# Proper Solid Stain Application for Cedar Siding



## yournamehere (Nov 12, 2013)

Hi All,
I'm new here and have found a wealth of info in the past, so thank you. 

I'm currently working on a project where I'm looking for advice on working with pre-primed Western Red cedar (WRC) beveled siding for the first time. Typically I'd work with bare (dry) WRC , apply a coat of tannin-blocking primer and apply two top coats of solid stain. I've been told by the lumbar supplier that the siding was delivered with an oil base with an acrylic top coat. Given that well below 50 here in the Northeast, I cannot apply the final coat of solid stain if the siding is install now. So, I planned on applying the final finish in a heated space with applying stain to all sides. Is this overkill, or should I have the installer put up the siding and wait until the Spring? I've always been advised to apply two finish coats on all sides of the cedar before installation. Is an oil base with acrylic top coat going to keep backside of the cedar properly protected?


----------



## PressurePros (May 6, 2007)

The backside is plenty protected with an oil base and acrylic topcoat. That will last forever with no exposure to elements. Go ahead with the installation. Use a pure acrylic/water borne for the final topcoat.


----------



## yournamehere (Nov 12, 2013)

Thanks for the advice. Any recommendations for prepping for the final top coat in the Spring?


----------



## PressurePros (May 6, 2007)

yournamehere said:


> Thanks for the advice. Any recommendations for prepping for the final top coat in the Spring?


Bleach wash to make sure you have no mold and remove any surface dirt. Look for something called a downstreamer to get the bleach onto the house. You can add a little dish soap for suds and cling.


----------



## Damon T (Nov 22, 2008)

This way your nail heads will get coated too. 
And you can caulk as needed and cover with stain in the spring.


----------



## ridesarize (Jun 19, 2012)

If the siding has primer and factory topcoat of different color or feels dry or chalky, then double coat outside of boards after installation. Just my opinion. You would use large stain brush to backbrush, no?


----------



## yournamehere (Nov 12, 2013)

PressurePros said:


> The backside is plenty protected with an oil base and acrylic topcoat. That will last forever with no exposure to elements. Go ahead with the installation. Use a pure acrylic/water borne for the final topcoat.


What if the backside only has primer? Just found out from the supplier that this is the case. Only the frontside has a top coat of acrylic.


----------



## yournamehere (Nov 12, 2013)

ridesarize said:


> If the siding has primer and factory topcoat of different color or feels dry or chalky, then double coat outside of boards after installation. Just my opinion. You would use large stain brush to backbrush, no?


What is the concern if it is dry and chalky?
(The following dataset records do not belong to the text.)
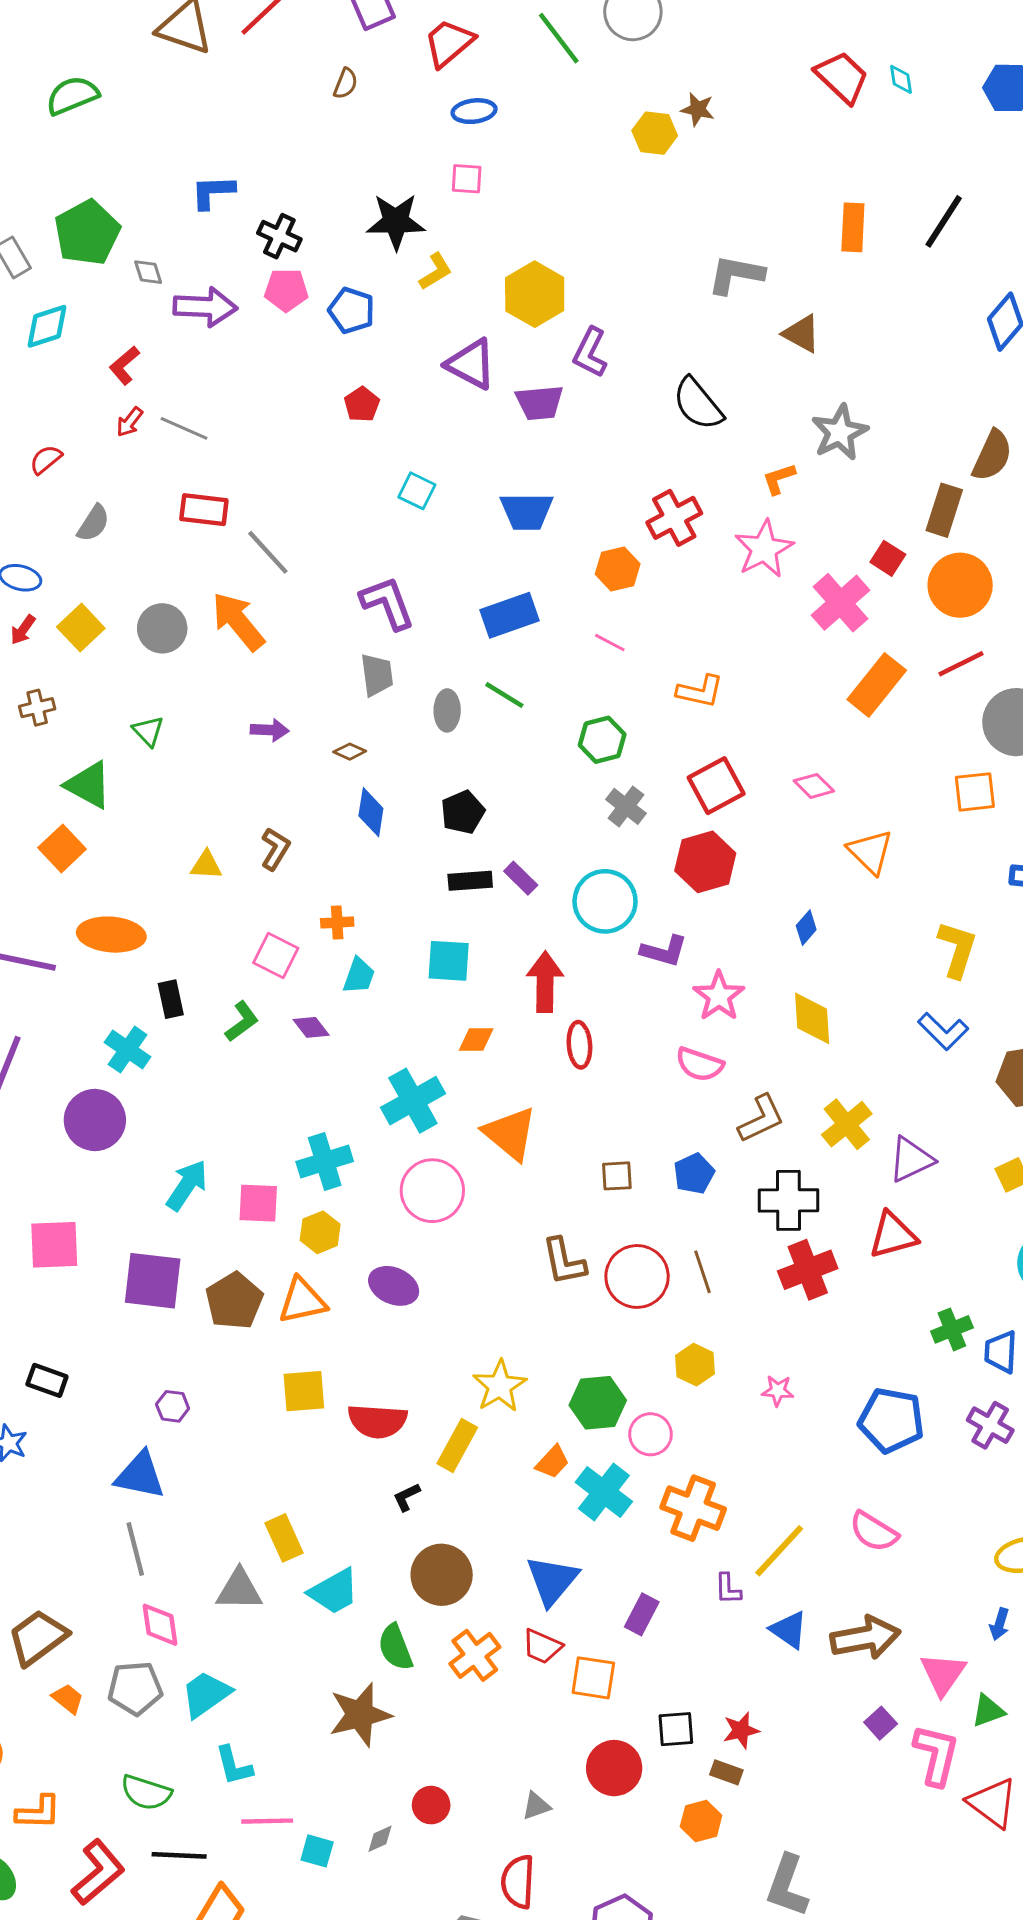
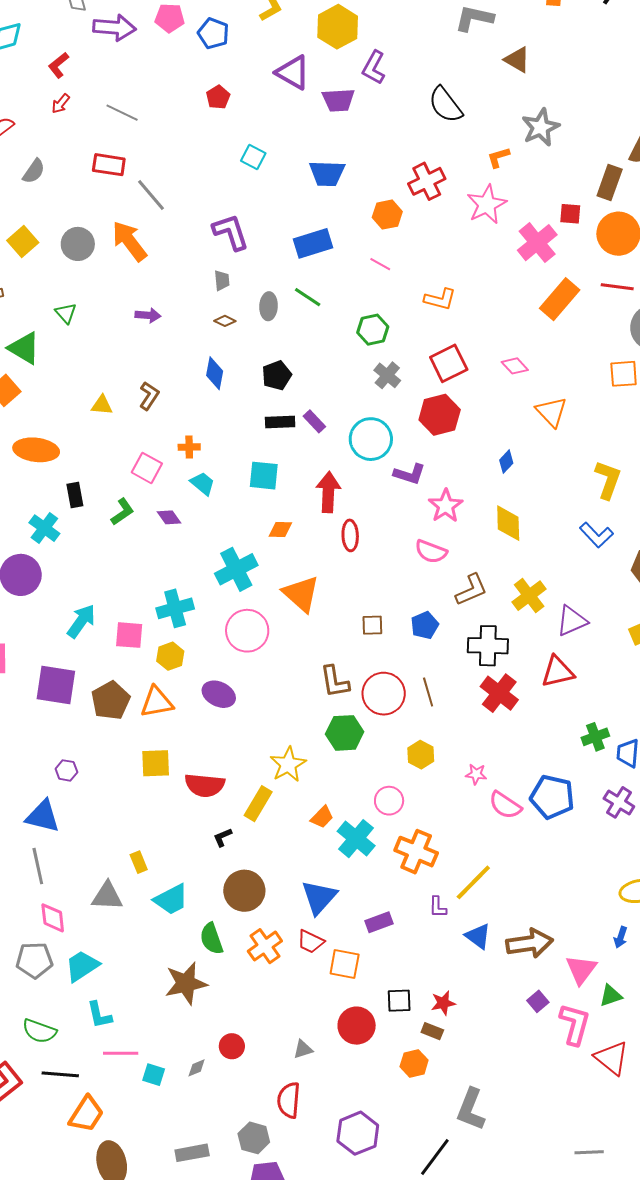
gray line: (184, 428) -> (122, 113), moved
red square: (888, 558) -> (570, 214), turned -30
red line: (961, 664) -> (617, 287), turned 32
gray trapezoid: (377, 675) -> (222, 280), size x0.7
brown diamond: (350, 752) -> (225, 321), moved
cyan trapezoid: (359, 976) -> (203, 484), turned -72
red cross: (808, 1270) -> (499, 693), turned -33
green hexagon: (598, 1403) -> (345, 733), moved
pink semicircle: (874, 1532) -> (505, 805), moved
yellow rectangle: (284, 1538) -> (139, 862), size x0.7
purple rectangle: (642, 1614) -> (379, 922), turned 40

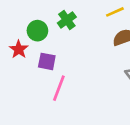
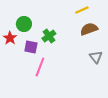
green cross: (67, 20) -> (49, 36), moved

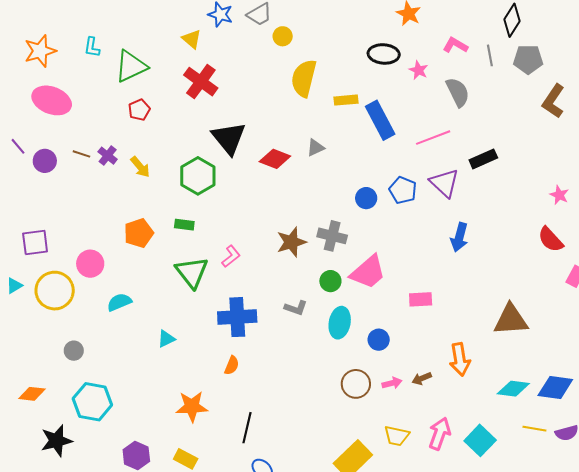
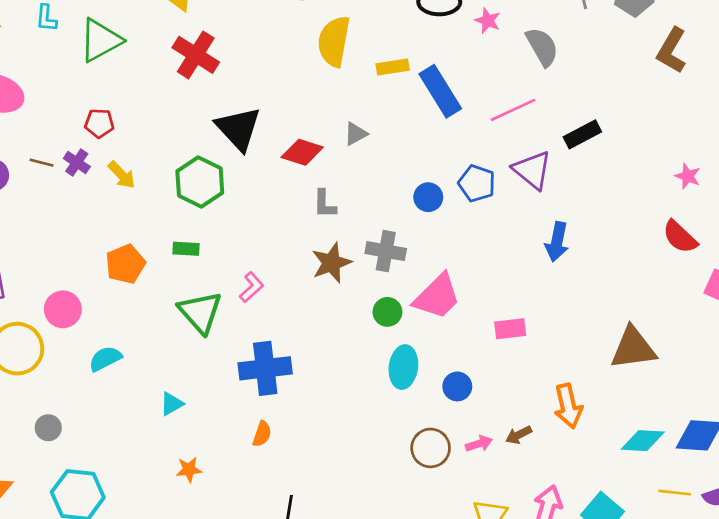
red pentagon: (139, 110) -> (99, 123), moved, turned 30
gray L-shape: (296, 308) -> (325, 204), moved, turned 75
orange star: (192, 407) -> (189, 470), moved, size x0.6

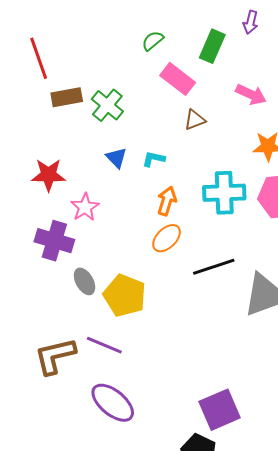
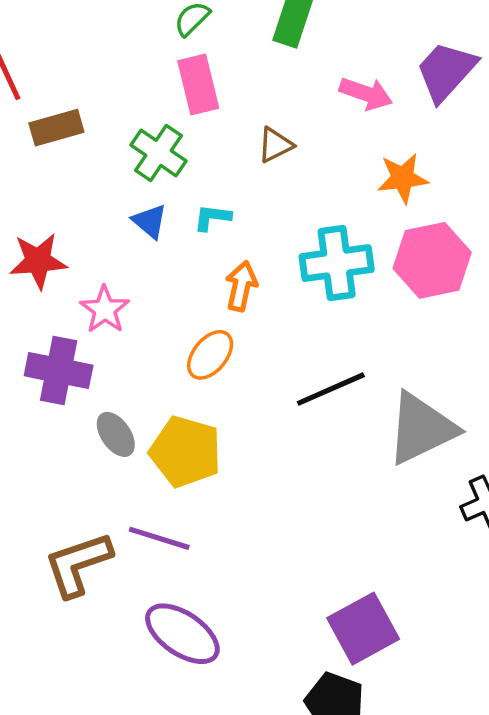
pink rectangle: (178, 79) -> (198, 85), moved, turned 44
green cross: (107, 105) -> (158, 153), moved
orange ellipse: (167, 238) -> (210, 355), moved

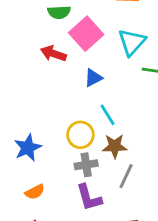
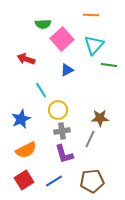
red arrow: (53, 54) -> (26, 59), moved
cyan line: (108, 115) -> (41, 90), moved
brown star: (115, 146) -> (100, 118), moved
orange semicircle: (35, 192) -> (26, 150), size x1.5

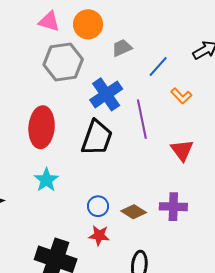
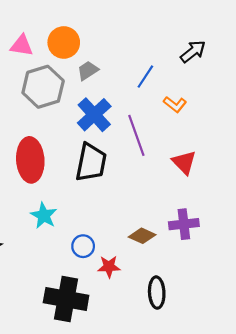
gray trapezoid: (122, 48) -> (88, 71), moved
blue circle: (98, 206) -> (83, 246), moved

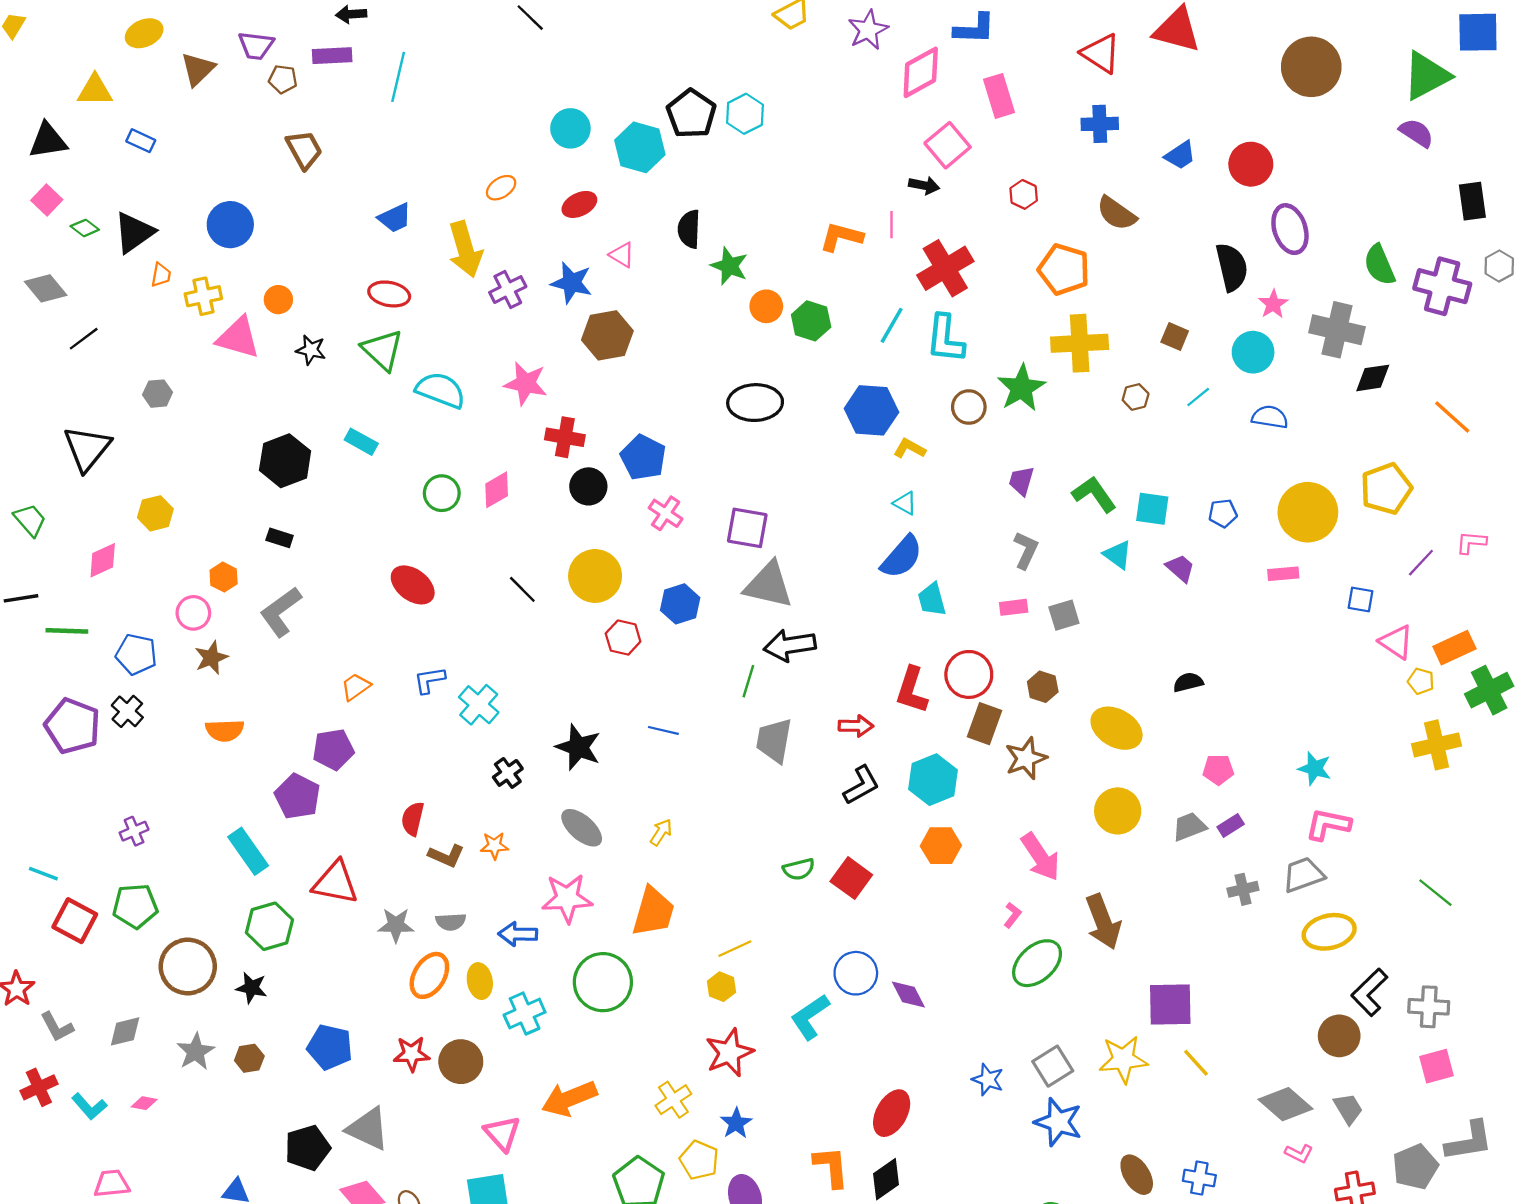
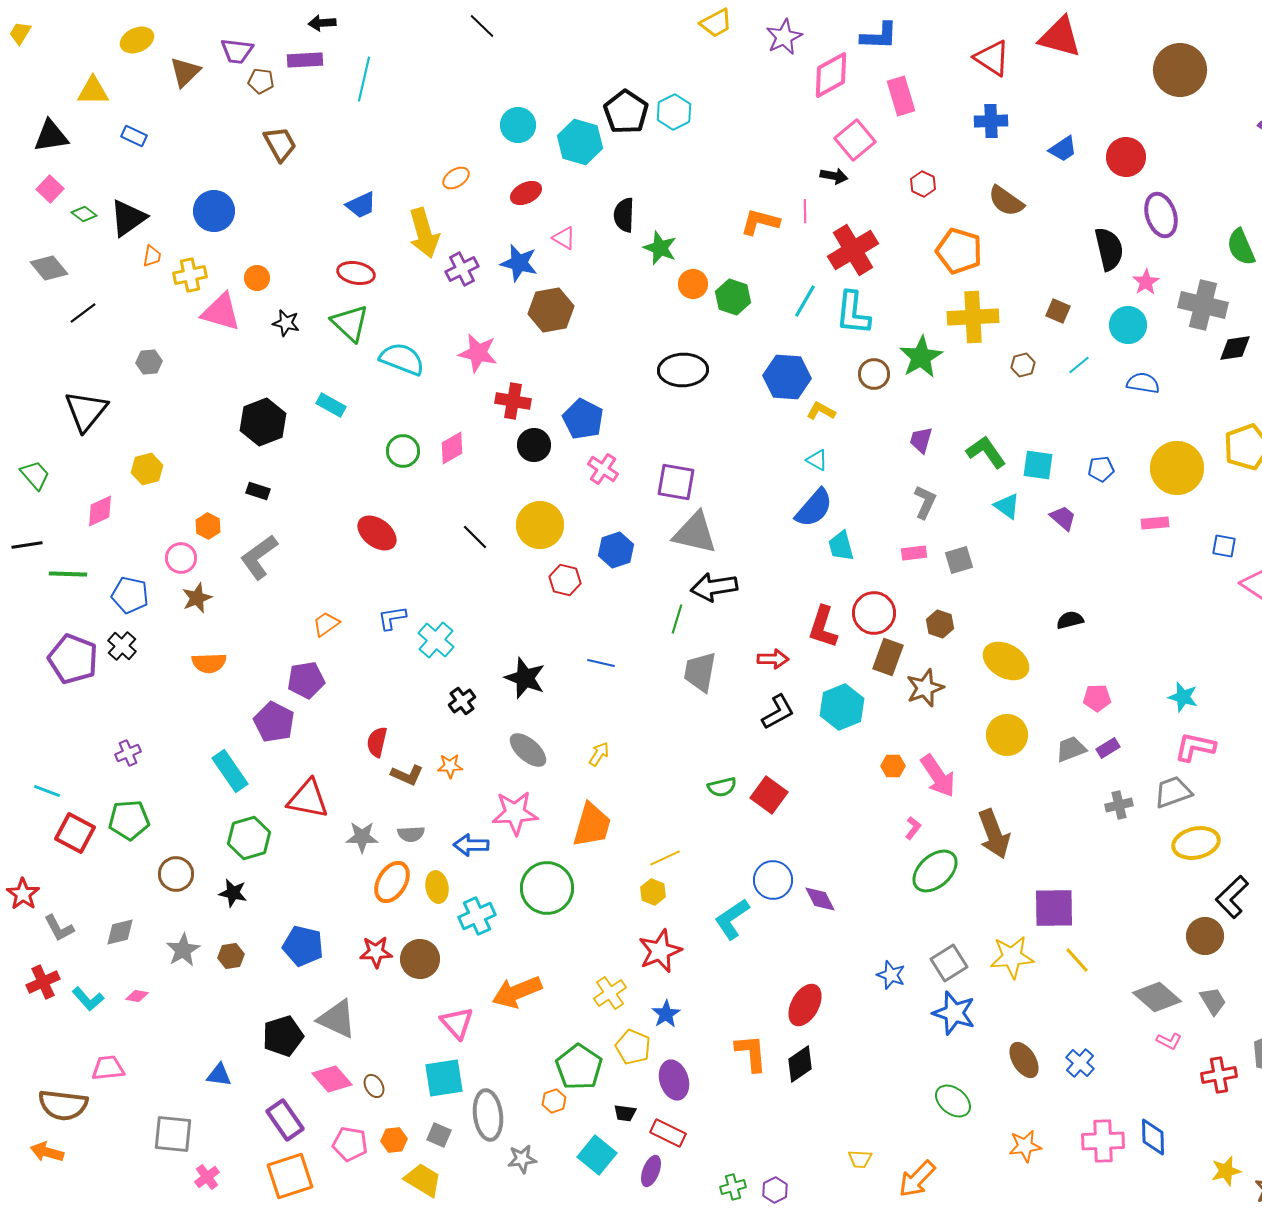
orange hexagon: (941, 846) -> (893, 766), moved, size x0.7
brown circle: (188, 967) -> (176, 874), size x0.7
blue cross: (1199, 1178) -> (1080, 1063), turned 32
I've got a 3in Purdy XL and a 4in Wooster brush.


----------



## PressurePros (May 6, 2007)

yournamehere said:


> What if the backside only has primer? Just found out from the supplier that this is the case. Only the frontside has a top coat of acrylic.


I still say it would be fine. I am not a fan of coating all sides of wood. If not exposed to sun or weather directly, there are not enough benefits to make the time and labor investment worthwhile. In some cases i could argue that it is actually detrimental.


----------



## slinger58 (Feb 11, 2013)

PressurePros said:


> I still say it would be fine. I am not a fan of coating all sides of wood. If not exposed to sun or weather directly, there are not enough benefits to make the time and labor investment worthwhile. In some cases i could argue that it is actually detrimental.


Just curious, when would it be detrimental?


----------



## straight_lines (Oct 17, 2007)

Its always been traditional to back prime exterior wood, sometimes even double coat it or dipping if its shakes was the preferred system. 

I have seen houses with really tough coastal exposures still holding up well after many years done like this. In fact the houses built during that time its the nails that will ruin the finish first.


----------



## DeanV (Apr 18, 2007)

U.S. Forestry studies say to back prime as well.


----------



## Damon T (Nov 22, 2008)

Yup. But even if it's just back primed youre ahead of the game. You'll be golden.


----------



## yournamehere (Nov 12, 2013)

Thanks for the feedback everyone.


----------



## NACE (May 16, 2008)

Back priming has been a prep standard for years. It creates dimensional stability in wood. Dimensional stability is a measurable coefficient of expansion and contraction on a given species of wood that will determine the length of time a coating system will last. If wood is kiln dried to 8-12 % MC, then coating all six sides will maintain that MC and minimize expansion and contraction across the grain. 

Back in the OLD days we would back prime cedar clapboard with aluminum paint or long oil primers. Felt was used as a house wrap and tended to cause condensation on the back of boards which increased the stress on the outside paint. 

These days with much greater ring orientation and fast growth tress in addition to Tyvek type wraps, pre-priming is even more critical for coating systems long term success. 

My mentor and Swedish apprentice who was a VERY critical perfectionist always bought his claps "from the North Side of the Saco River." "Don't give me that faster growing crap from the south side, I don't want to see any growth rings."

That is how he ordered lumber. We back primed them in the barn, stacked them on racks, and Installed them in the spring. Don't see that anymore.

Sent from my iPhone using PaintTalk


----------



## Damon T (Nov 22, 2008)

Yup you sure don't see that anymore!


----------